Я принимаю решение прекратить этот спор. Мне ясно: я никогда не сумею доказать Щекну, что ТАМ ничего нет. Поэтому я молча сворачиваю продовольственный пакет, укладываю его в заплечный мешок и усаживаюсь поудобнее, вытянув ноги.
Щекн тщательно вылизал вторую лапу, привел в идеальный порядок шерстку на щеках и снова заводит разговор.
— Ты меня удивляешь, Лев, — объявляет он. — И все вы меня удивляете. Неужели вам здесь не надоело?
— Мы работаем, — возражаю я лениво.
— Зачем работать без всякого смысла?
— Почему же — без смысла? Ты же видишь, сколько мы узнали всего за один день.
— Вот я и спрашиваю: зачем вам узнавать то, что не имеет смысла? Что вы будете с этим делать? Вы все узнаёте и узнаёте и ничего не делаете с тем, что узнаёте.
— Ну, например? — спрашиваю я.
Щекн — великий спорщик. Он только что одержал одну победу и теперь явно рвется одержать вторую.
— Например, яма без дна, которую я нашел. Кому и зачем может понадобиться яма без дна?
— Это не совсем яма, — говорю я. — Это скорее дверь в другой мир.
— Вы можете пройти в эту дверь? — осведомляется Щекн.
— Нет, — признаюсь я. — Не можем.
— Зачем же вам дверь, в которую вы все равно не можете пройти?
— Сегодня не можем, а завтра сможем.
— Завтра?
— В широком смысле. Послезавтра. Через год…
— Другой мир, другой мир… — ворчит Щекн. — Разве вам тесно в этом?
— Как тебе сказать… Тесно, должно быть, нашему воображению.
— Еще бы! — ядовито произносит Щекн. — Ведь стоит вам попасть в другой мир, как вы сейчас же начинаете переделывать его наподобие вашего собственного. И конечно же, вашему воображению снова становится тесно, и тогда вы ищете еще какой-нибудь мир и опять принимаетесь переделывать его…

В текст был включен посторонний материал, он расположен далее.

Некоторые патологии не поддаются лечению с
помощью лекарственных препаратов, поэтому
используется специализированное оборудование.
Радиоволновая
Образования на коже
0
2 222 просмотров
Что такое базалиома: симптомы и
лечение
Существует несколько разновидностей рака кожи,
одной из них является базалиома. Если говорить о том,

Он вдруг резко обрывает свою филиппику, и в то же мгновение я ощущаю присутствие постороннего. Здесь. Рядом. В двух шагах. Возле постамента с мифологическим чудищем.
Это совершенно нормальный абориген — судя по всему, из категории «человеков» — крепкий статный мужчина в брезентовых штанах и брезентовой куртке на голое тело, с магазинной винтовкой, висящей на ремне через шею. Копна нечесаных волос спадает ему на глаза, а щеки и подбородок выскоблены до гладкости. Он стоит у постамента совершенно неподвижно, и только глаза его неторопливо перемещаются с меня на Щекна и обратно. Судя по всему, в темноте он видит не хуже нас. Мне непонятно, как он ухитрился так бесшумно и незаметно подобраться к нам.
Я осторожно завожу руку за спину и включаю линган транслятора.